Из барака путаной походкой вышел Арагон. Он будто бы заново открывал землю после двухсотлетнего отсутствия. Озирался. Мёрз. Дёргался то в одну, то в другую сторону. Зачем-то выворачивал карманы, что-то наговаривал себе под нос и опять порывался пойти то туда, то сюда, но так и не решался.

— Рагоша, Христом Богом тебя прошу,— повалился ему в ноги Никонов,— не без вести я. Не без вести. Это ж как такое: не узнанный, не отпетый? Я же маяться буду всю жизнь небесную. Всю свою небесную жизнь под землёй в Суходольном.

Арагон уже тоже стоял на коленях перед Никоновым и признавался на своём заморском говоре:

— Да чёрт её знает!
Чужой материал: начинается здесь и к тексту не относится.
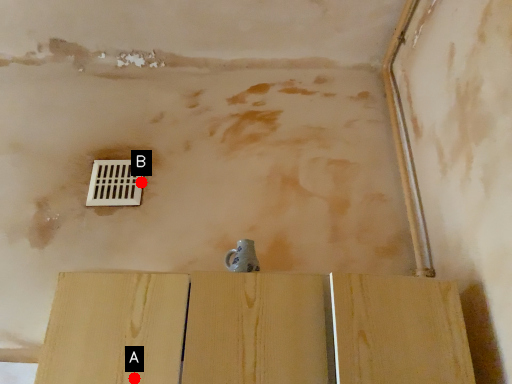 Question: Two points are circled on the image, labeled by A and B beside each circle. Which point appears farthest from the camera in this image?

Choices:
 (A) A is further
 (B) B is further

Answer: (B) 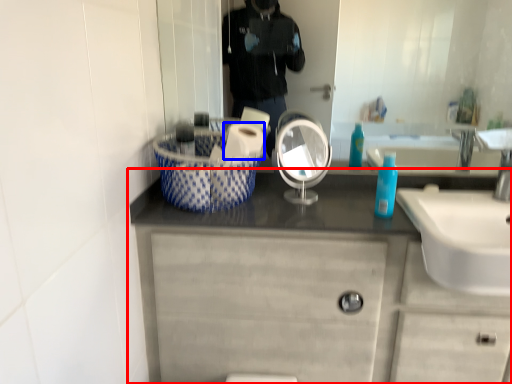 Question: Which object appears farthest to the camera in this image, bathroom cabinet (highlighted by a red box) or toilet paper (highlighted by a blue box)?

Choices:
 (A) bathroom cabinet
 (B) toilet paper

Answer: (B) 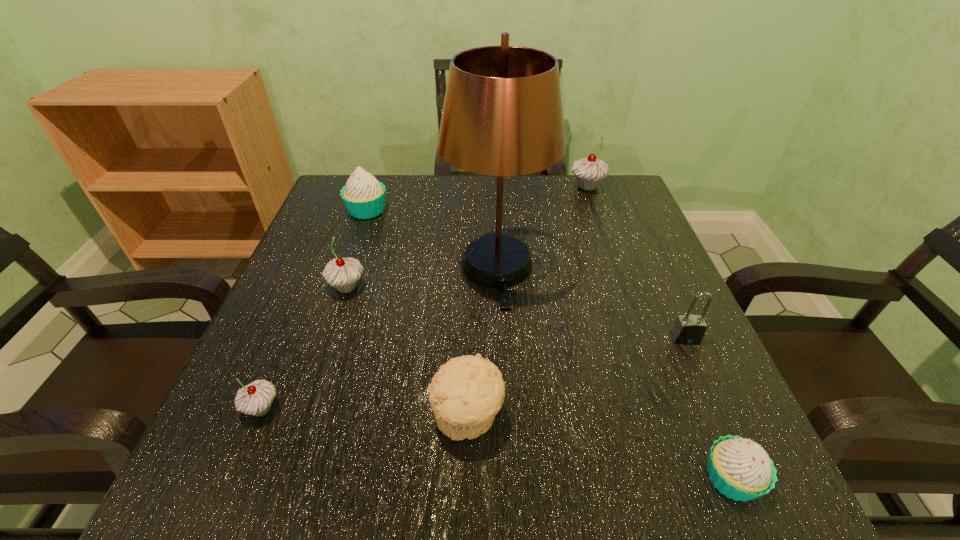 This screenshot has height=540, width=960. I want to click on free space that satisfies the following two spatial constraints: 1. on the back side of the fourth farthest cupcake; 2. on the right side of the third nearest cupcake, so click(x=312, y=287).

Find the location of a particular element. free region that satisfies the following two spatial constraints: 1. on the back side of the tallest cupcake; 2. on the right side of the beige muffin is located at coordinates (472, 186). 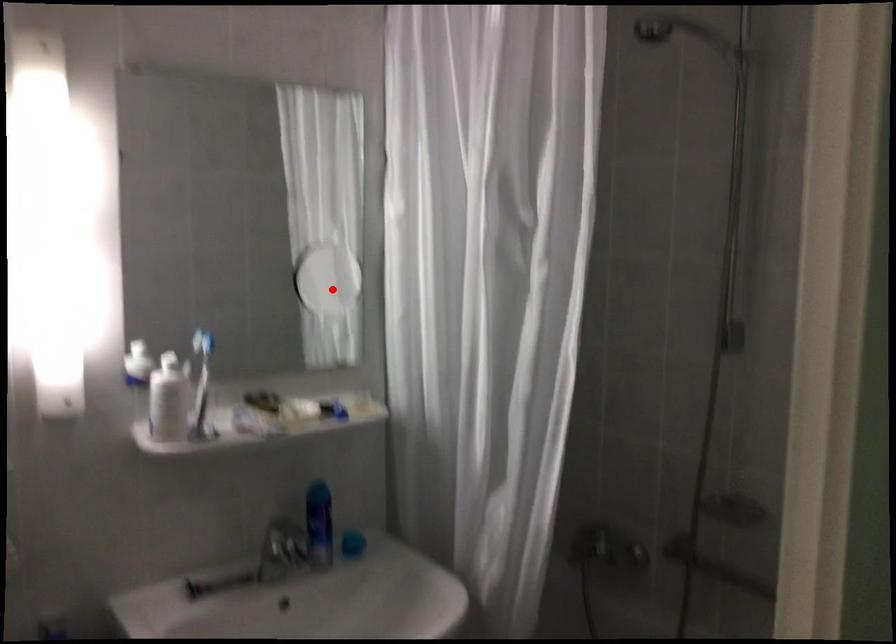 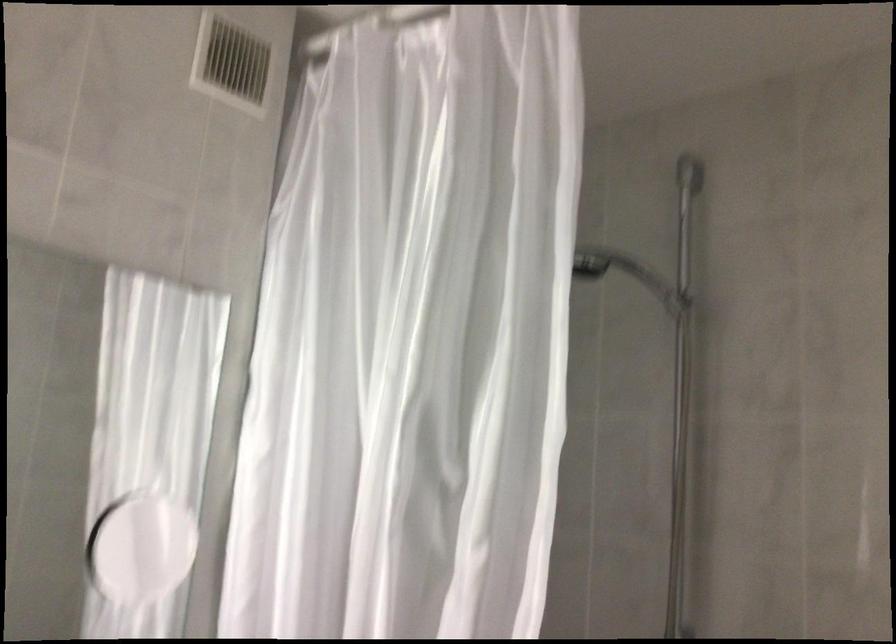 Question: I am providing you with two images of the same scene from different viewpoints. Image1 has a red point marked. In image2, the corresponding 3D location appears at what relative position? Reply with the corresponding letter.

Choices:
 (A) Closer
 (B) Farther

Answer: (A) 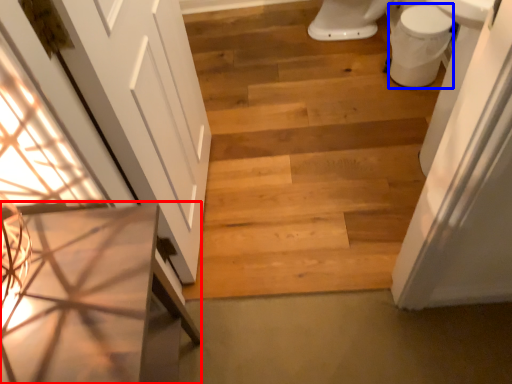 Question: Which object is further to the camera taking this photo, vanity (highlighted by a red box) or toilet bowl (highlighted by a blue box)?

Choices:
 (A) vanity
 (B) toilet bowl

Answer: (B) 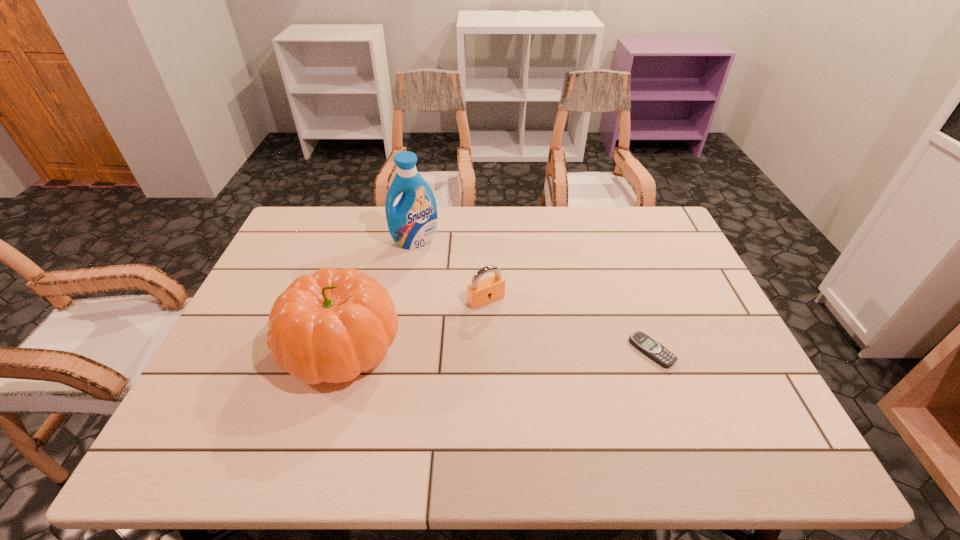 Locate an element on the screen. Image resolution: width=960 pixels, height=540 pixels. vacant position at the near edge of the desktop is located at coordinates (475, 407).

You are a GUI agent. You are given a task and a screenshot of the screen. Output one action in this format:
    pyautogui.click(x=<x>, y=<y>)
    Task: Click on the vacant space at the right edge of the desktop
    This screenshot has height=540, width=960.
    Given the screenshot: What is the action you would take?
    pyautogui.click(x=686, y=266)

Where is `blank region between the rightmost object and the farthest object`? This screenshot has height=540, width=960. blank region between the rightmost object and the farthest object is located at coordinates (533, 296).

Identify the location of vacant region between the third object from left to right and the farthest object. (451, 271).

Identify the location of vacant space in between the pumpkin and the third tallest object. This screenshot has height=540, width=960. (414, 323).

Locate an element on the screen. The height and width of the screenshot is (540, 960). vacant area that lies between the second object from right to left and the beeper is located at coordinates (568, 325).

Identify the location of vacant area that lies between the rightmost object and the second shortest object. (568, 325).

The width and height of the screenshot is (960, 540). In order to click on free point between the third tallest object and the rightmost object in this screenshot , I will do `click(568, 325)`.

Locate an element on the screen. This screenshot has width=960, height=540. free point between the third tallest object and the third shortest object is located at coordinates (414, 323).

Image resolution: width=960 pixels, height=540 pixels. I want to click on vacant area between the pumpkin and the third object from left to right, so click(x=414, y=323). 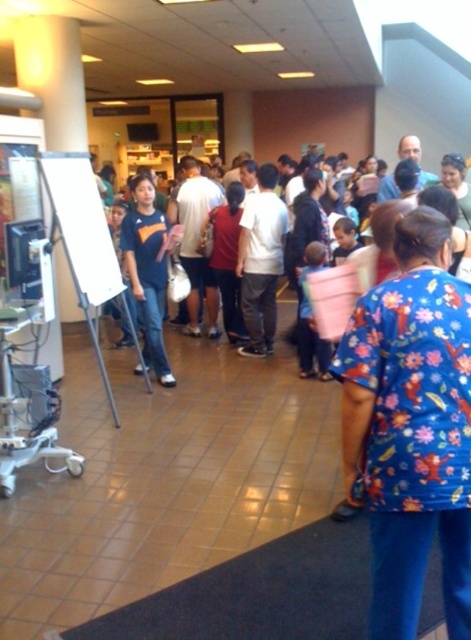 You are a visitor in a healthcare facility and see two people at the center of the scene. One is wearing floral print scrubs at center and the other is wearing a matte blue shirt at center. Which one is positioned more to the right side?

The floral print scrubs at center is positioned to the right of the matte blue shirt at center, so the floral print scrubs at center is more to the right side.

You are standing in the waiting area of a healthcare facility and see the point marked at coordinates (x=411, y=426). What object is located at this point?

The point at coordinates (x=411, y=426) corresponds to the floral print scrubs at center. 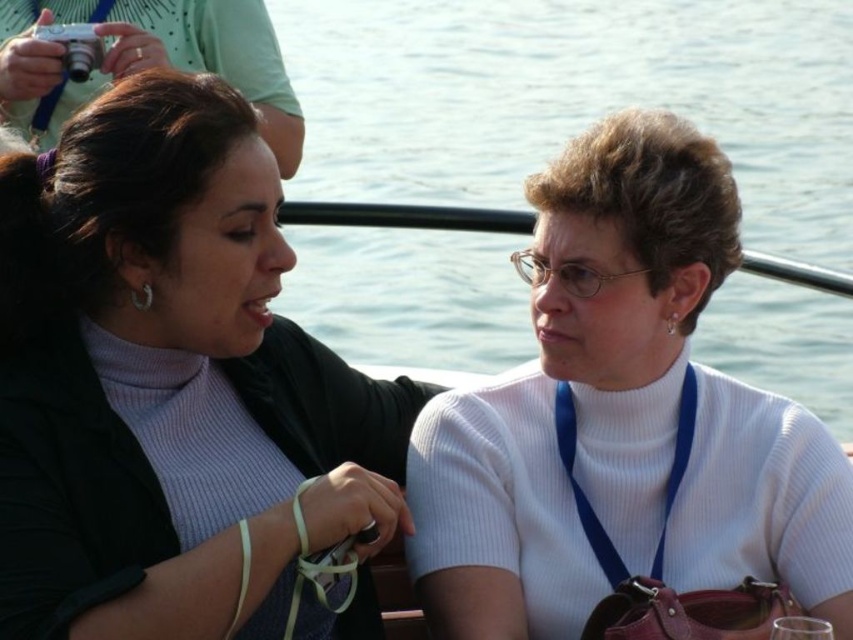 You are standing in a room with the two women described. You need to place a small plant between the matte black jacket at left and the clear blue water at center. Where should you place it?

The matte black jacket at left is to the left of clear blue water at center, so place the plant between them, ensuring it is positioned to the right of the matte black jacket at left and to the left of the clear blue water at center.

You are standing in front of a group photo and notice the matte black jacket at left and the white ribbed sweater at center. Which clothing item is positioned closer to you?

The matte black jacket at left is closer to the viewer than the white ribbed sweater at center. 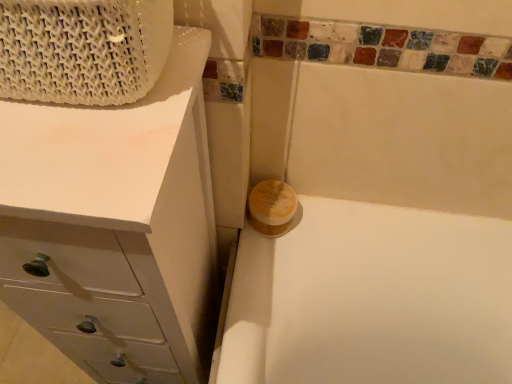 Question: From a real-world perspective, is white woven basket at upper left above or below white matte chest of drawers at upper left?

Choices:
 (A) above
 (B) below

Answer: (A)

Question: In terms of width, does white woven basket at upper left look wider or thinner when compared to white matte chest of drawers at upper left?

Choices:
 (A) thin
 (B) wide

Answer: (A)

Question: Which is farther from the yellow matte soap at center?

Choices:
 (A) white woven basket at upper left
 (B) white matte chest of drawers at upper left

Answer: (A)

Question: Which is farther from the white woven basket at upper left?

Choices:
 (A) white matte chest of drawers at upper left
 (B) yellow matte soap at center

Answer: (B) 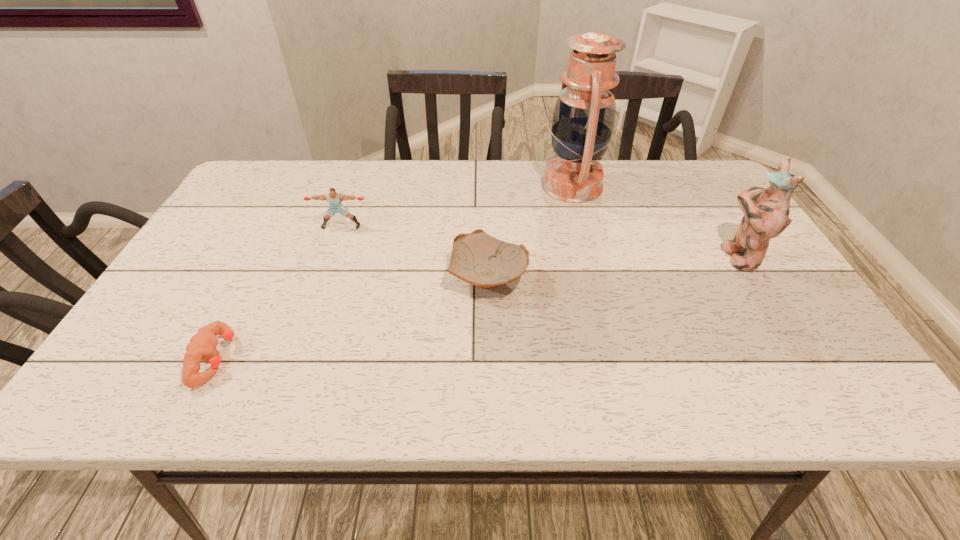 Select which object appears as the fourth closest to the rightmost object. Please provide its 2D coordinates. Your answer should be formatted as a tuple, i.e. [(x, y)], where the tuple contains the x and y coordinates of a point satisfying the conditions above.

[(202, 346)]

The image size is (960, 540). I want to click on object that is the fourth closest to the figurine, so click(202, 346).

The width and height of the screenshot is (960, 540). I want to click on free space that satisfies the following two spatial constraints: 1. on the front-facing side of the farther puncher; 2. on the right side of the second shortest object, so click(x=324, y=276).

The image size is (960, 540). In order to click on blank area in the image that satisfies the following two spatial constraints: 1. on the front-facing side of the second farthest object; 2. on the right side of the second shortest object in this screenshot , I will do `click(324, 276)`. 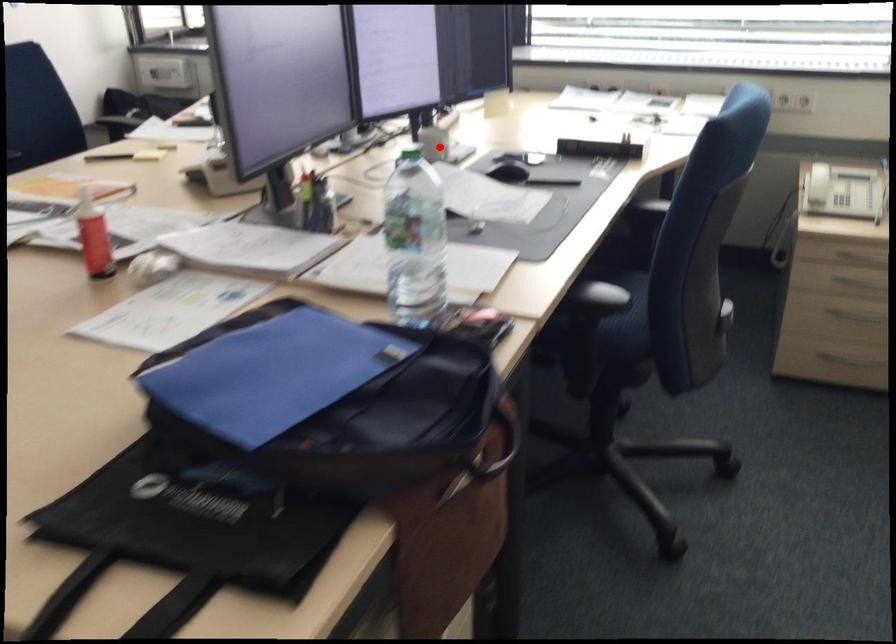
Задевала куда-то, а теперь сама не своя. Помаду посеяла. Тут коммунизм, а она помаду разыскивает. Я её и без помады люблю! И тебя — тоже!

Арагон крепко уцепил Никонова за плечи и потянул к себе. Никонов плашмя, безвольно повалился на Арагона, как выкорчеванное деревце. Он уткнулся в белую рубашку француза и, не жалея слёз, обиженно всхлипывая, как в детстве, повторял с голосовыми перехватами:

— Не без вести я, Рагоша, не без вести...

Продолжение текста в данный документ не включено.